**Aim of the task**
Search each line of the data for the word "fotovoltaica"; copy every line where it is found.

**Data records**

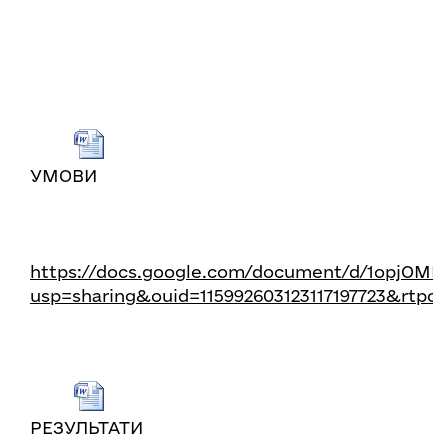
УМОВИ
https://docs.google.com/document/d/1opjO
usp=sharing&ouid=115992603123117197723&rtpo
РЕЗУЛЬТАТИ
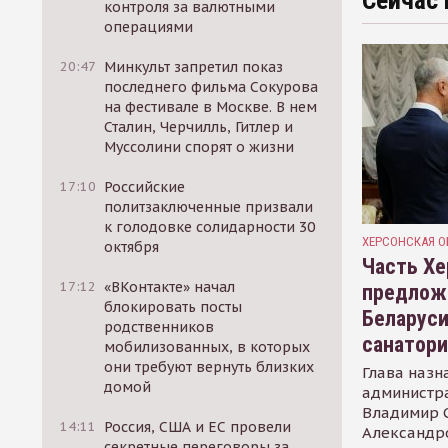
Сейчас 
контроля за валютными
операциями
20:47
Минкульт запретил показ
последнего фильма Сокурова
на фестивале в Москве. В нем
Сталин, Черчилль, Гитлер и
Муссолини спорят о жизни
17:10
Российские
политзаключенные призвали
к голодовке солидарности 30
ХЕРСОНСКАЯ О
октября
Часть Хе
17:12
«ВКонтакте» начал
предлож
блокировать посты
Беларуси
родственников
санатор
мобилизованных, в которых
они требуют вернуть близких
Глава назн
домой
администр
Владимир С
14:11
Россия, США и ЕС провели
Александр
секретные переговоры за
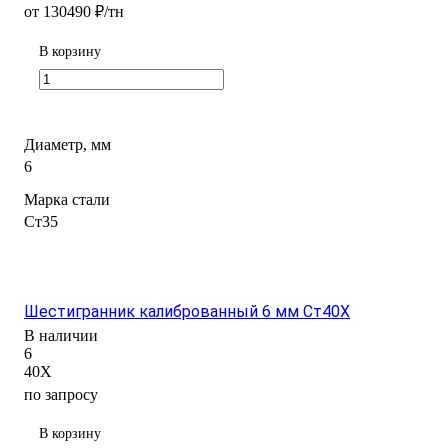
от 130490 ₽/тн
В корзину
Диаметр, мм
6
Марка стали
Ст35
Шестигранник калиброванный 6 мм Ст40Х
В наличии
6
40Х
по запросу
В корзину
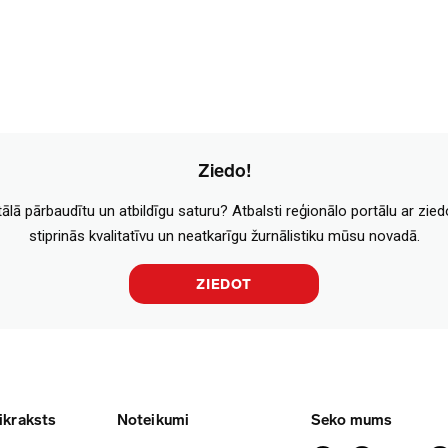
Ziedo!
tālā pārbaudītu un atbildīgu saturu? Atbalsti reģionālo portālu ar zie
stiprinās kvalitatīvu un neatkarīgu žurnālistiku mūsu novadā.
ZIEDOT
ikraksts
Noteikumi
Seko mums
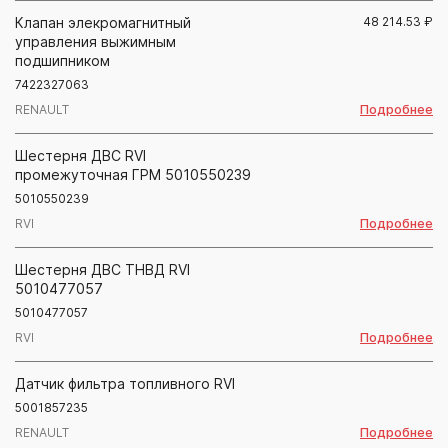
Клапан элекромагнитный
48 214.53
₽
управления выжимным
подшипником
7422327063
Подробнее
RENAULT
Шестерня ДВС RVI
промежуточная ГРМ 5010550239
5010550239
Подробнее
RVI
Шестерня ДВС ТНВД RVI
5010477057
5010477057
Подробнее
RVI
Датчик фильтра топливного RVI
5001857235
Подробнее
RENAULT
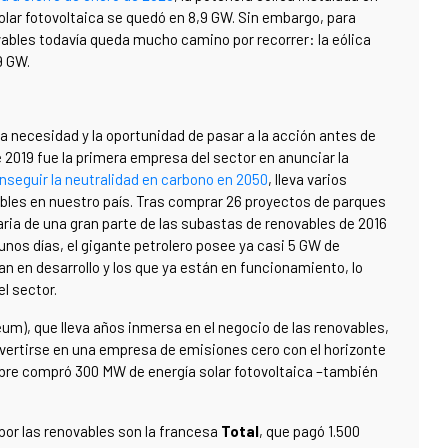
olar fotovoltaica se quedó en 8,9 GW. Sin embargo, para
vables todavía queda mucho camino por recorrer: la eólica
9 GW.
a necesidad y la oportunidad de pasar a la acción antes de
de 2019 fue la primera empresa del sector en anunciar la
onseguir la neutralidad en carbono en 2050
, lleva varios
bles en nuestro país. Tras comprar 26 proyectos de parques
ria de una gran parte de las subastas de renovables de 2016
unos días, el gigante petrolero posee ya casi 5 GW de
n en desarrollo y los que ya están en funcionamiento, lo
l sector.
oleum), que lleva años inmersa en el negocio de las renovables,
nvertirse en una empresa de emisiones cero con el horizonte
ubre compró 300 MW de energía solar fotovoltaica –también
or las renovables son la francesa
Total
, que pagó 1.500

**Exercise response**
olar fotovoltaica se quedó en 8,9 GW. Sin embargo, para
ubre compró 300 MW de energía solar fotovoltaica –también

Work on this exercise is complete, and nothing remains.